**What to work on**: Up to and including the line with "accommodate your baby's", output the records exactly as they appear.
┄┄┄┄┄┄
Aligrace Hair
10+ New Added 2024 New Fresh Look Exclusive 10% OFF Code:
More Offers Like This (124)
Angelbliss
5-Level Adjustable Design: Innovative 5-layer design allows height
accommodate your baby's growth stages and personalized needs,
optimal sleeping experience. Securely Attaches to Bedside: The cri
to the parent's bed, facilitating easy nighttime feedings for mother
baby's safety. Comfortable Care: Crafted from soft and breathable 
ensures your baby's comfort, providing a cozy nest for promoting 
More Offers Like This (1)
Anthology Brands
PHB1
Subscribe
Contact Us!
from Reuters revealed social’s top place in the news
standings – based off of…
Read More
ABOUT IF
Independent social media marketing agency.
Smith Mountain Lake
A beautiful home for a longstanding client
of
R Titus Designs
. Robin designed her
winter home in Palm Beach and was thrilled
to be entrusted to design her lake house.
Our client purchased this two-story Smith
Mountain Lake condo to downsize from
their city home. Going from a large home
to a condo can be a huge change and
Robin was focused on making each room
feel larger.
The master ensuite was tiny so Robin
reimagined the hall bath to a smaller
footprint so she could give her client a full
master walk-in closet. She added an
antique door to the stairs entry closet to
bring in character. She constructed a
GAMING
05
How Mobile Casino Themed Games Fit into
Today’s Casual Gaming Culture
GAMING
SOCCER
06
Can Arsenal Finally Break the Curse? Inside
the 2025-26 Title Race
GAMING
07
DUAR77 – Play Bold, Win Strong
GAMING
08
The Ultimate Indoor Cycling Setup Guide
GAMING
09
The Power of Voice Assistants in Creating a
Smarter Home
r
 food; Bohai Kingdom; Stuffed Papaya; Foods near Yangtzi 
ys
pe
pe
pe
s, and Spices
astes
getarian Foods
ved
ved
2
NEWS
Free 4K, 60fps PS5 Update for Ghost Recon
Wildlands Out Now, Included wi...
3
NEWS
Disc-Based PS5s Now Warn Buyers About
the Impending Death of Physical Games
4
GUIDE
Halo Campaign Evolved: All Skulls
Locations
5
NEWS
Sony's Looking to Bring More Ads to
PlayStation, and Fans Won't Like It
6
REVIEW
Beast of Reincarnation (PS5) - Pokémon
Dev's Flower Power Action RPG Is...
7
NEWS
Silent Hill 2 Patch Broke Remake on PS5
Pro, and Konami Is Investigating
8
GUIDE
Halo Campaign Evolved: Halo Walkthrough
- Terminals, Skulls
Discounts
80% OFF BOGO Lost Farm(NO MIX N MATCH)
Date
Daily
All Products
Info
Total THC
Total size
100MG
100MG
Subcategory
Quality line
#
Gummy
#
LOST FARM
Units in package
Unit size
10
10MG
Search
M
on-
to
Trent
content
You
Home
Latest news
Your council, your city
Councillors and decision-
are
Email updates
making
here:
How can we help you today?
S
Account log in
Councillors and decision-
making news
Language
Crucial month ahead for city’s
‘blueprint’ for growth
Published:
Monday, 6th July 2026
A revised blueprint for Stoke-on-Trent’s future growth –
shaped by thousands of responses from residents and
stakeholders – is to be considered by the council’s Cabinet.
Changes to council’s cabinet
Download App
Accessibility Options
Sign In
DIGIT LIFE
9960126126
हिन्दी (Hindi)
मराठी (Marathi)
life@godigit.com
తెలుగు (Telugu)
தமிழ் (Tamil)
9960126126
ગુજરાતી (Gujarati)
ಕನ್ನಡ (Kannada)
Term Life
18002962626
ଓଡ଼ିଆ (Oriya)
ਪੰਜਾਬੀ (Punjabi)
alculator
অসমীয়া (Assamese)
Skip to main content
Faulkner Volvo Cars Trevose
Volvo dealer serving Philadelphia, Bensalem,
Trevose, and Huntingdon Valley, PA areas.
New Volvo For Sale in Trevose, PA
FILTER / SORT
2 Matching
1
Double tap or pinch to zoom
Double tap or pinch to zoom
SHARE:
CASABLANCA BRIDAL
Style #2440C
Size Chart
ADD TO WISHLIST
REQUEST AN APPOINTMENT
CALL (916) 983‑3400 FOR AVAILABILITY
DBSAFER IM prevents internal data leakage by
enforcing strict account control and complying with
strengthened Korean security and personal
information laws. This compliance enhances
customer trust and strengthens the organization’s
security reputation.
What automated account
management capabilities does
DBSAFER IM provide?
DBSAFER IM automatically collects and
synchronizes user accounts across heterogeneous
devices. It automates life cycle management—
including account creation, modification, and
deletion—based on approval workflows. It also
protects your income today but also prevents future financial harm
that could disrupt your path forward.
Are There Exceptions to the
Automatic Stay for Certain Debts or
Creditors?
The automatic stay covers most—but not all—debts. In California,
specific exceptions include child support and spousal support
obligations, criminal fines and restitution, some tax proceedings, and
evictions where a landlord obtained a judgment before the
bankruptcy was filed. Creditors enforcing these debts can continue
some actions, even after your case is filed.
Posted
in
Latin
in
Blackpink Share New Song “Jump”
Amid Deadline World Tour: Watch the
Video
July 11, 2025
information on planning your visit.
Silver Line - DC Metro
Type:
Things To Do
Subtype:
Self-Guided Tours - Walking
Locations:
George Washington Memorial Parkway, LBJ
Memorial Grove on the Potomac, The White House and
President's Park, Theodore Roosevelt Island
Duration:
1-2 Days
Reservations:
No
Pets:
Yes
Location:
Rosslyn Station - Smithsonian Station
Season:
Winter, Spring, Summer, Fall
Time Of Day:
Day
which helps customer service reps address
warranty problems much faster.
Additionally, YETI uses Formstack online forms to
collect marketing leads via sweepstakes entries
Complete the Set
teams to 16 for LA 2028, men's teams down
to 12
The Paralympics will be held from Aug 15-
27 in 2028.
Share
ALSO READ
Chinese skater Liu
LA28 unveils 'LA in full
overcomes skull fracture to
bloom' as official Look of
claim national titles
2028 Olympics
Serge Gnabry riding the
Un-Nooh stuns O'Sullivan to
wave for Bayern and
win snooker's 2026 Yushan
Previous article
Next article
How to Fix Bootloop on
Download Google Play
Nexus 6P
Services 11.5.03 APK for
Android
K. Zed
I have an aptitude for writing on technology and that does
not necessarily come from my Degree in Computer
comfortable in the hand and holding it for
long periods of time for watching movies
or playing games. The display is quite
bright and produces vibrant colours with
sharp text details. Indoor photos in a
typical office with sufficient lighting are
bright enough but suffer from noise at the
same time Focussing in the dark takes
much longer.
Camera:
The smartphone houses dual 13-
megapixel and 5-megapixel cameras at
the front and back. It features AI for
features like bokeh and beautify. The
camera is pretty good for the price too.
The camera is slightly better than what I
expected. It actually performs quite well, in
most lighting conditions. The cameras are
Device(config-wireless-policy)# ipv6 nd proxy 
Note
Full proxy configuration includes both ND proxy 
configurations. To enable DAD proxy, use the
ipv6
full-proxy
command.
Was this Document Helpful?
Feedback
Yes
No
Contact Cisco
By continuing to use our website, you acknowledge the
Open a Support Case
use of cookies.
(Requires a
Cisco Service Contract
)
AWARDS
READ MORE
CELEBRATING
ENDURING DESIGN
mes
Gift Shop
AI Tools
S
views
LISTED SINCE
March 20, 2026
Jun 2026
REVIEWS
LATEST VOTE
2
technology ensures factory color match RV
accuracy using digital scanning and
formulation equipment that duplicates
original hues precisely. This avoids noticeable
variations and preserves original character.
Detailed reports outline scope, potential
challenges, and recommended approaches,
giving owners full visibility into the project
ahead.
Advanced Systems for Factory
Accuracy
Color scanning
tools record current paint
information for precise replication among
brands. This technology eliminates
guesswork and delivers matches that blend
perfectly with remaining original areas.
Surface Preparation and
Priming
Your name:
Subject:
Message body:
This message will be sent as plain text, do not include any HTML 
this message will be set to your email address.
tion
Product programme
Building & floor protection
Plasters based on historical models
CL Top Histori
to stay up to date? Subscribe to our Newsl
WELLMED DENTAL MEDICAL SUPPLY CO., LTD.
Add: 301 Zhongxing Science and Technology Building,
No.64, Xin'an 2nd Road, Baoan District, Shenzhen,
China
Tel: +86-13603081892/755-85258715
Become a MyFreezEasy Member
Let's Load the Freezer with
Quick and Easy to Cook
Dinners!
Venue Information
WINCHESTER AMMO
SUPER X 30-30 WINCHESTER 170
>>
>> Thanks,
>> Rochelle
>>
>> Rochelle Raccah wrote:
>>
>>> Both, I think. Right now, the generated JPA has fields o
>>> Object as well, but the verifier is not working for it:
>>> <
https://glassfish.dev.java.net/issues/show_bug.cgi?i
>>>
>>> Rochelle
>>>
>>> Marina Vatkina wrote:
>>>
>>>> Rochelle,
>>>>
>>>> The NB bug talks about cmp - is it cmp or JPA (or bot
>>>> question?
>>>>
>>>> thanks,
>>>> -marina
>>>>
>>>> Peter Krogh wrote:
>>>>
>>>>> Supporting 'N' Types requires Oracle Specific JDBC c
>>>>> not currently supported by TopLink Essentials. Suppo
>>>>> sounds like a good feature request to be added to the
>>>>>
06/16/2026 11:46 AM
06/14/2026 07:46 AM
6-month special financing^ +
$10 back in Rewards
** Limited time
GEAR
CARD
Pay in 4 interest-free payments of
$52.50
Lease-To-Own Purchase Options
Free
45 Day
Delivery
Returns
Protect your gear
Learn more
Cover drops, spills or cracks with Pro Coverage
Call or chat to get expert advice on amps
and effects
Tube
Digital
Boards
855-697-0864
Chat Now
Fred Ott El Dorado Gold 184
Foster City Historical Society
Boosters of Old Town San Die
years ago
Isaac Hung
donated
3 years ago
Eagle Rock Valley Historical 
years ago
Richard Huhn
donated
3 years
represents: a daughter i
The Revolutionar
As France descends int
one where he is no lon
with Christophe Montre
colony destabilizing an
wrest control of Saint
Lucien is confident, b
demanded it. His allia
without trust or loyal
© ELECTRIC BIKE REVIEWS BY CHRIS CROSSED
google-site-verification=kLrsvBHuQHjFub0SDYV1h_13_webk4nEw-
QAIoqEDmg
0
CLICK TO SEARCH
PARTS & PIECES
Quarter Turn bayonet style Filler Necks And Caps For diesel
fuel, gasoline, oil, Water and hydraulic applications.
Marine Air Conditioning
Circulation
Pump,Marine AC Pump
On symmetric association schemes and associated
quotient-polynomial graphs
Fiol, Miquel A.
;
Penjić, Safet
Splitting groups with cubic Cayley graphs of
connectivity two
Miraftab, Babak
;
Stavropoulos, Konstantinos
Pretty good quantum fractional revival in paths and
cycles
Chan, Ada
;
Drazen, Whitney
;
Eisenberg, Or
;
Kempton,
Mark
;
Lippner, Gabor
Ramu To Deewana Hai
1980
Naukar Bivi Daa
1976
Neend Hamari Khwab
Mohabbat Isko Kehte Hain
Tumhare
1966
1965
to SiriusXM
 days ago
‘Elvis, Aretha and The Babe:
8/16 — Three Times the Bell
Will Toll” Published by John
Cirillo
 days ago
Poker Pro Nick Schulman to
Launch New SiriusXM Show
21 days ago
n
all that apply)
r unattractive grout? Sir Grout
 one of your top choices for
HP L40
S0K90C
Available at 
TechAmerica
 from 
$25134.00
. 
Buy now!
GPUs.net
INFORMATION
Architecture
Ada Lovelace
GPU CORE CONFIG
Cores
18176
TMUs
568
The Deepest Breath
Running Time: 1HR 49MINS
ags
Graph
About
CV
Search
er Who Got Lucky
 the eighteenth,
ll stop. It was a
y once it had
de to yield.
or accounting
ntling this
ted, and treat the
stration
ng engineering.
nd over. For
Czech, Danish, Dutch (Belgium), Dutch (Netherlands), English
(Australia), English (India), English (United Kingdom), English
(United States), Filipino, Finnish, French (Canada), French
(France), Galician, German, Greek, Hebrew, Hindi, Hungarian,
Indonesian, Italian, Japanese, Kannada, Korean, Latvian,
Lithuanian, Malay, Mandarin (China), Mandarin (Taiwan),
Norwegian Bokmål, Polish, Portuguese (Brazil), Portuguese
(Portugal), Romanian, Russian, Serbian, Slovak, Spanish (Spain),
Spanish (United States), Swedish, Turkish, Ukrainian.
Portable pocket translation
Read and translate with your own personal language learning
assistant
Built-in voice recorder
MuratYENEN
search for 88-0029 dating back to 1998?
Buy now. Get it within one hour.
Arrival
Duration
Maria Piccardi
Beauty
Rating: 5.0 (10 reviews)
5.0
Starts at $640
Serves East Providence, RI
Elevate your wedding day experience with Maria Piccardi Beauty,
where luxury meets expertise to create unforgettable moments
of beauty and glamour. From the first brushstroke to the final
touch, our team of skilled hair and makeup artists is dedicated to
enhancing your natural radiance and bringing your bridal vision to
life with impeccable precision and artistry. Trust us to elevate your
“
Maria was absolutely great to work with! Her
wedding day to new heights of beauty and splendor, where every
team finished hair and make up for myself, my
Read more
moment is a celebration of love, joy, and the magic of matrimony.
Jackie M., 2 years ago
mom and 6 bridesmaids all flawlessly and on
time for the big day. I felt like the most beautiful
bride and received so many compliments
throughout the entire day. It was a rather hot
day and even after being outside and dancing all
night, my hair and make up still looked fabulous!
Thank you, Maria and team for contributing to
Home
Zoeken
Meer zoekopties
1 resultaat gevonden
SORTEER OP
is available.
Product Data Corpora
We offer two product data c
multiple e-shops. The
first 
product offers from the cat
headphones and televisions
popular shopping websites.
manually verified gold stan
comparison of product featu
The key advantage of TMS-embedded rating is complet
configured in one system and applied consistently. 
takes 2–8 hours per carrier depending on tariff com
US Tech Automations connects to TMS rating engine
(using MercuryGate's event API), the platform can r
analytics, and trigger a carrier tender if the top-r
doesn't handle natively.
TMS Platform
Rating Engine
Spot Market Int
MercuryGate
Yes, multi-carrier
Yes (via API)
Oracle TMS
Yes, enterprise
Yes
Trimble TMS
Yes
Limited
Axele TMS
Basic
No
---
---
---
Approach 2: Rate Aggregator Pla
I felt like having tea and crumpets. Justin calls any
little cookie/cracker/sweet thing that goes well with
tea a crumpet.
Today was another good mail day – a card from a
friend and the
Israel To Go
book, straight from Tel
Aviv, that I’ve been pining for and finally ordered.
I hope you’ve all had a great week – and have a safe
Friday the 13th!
┄┄┄┄┄┄
**Completed exercise**:
Aligrace Hair
10+ New Added 2024 New Fresh Look Exclusive 10% OFF Code:
More Offers Like This (124)
Angelbliss
5-Level Adjustable Design: Innovative 5-layer design allows height
accommodate your baby's growth stages and personalized needs,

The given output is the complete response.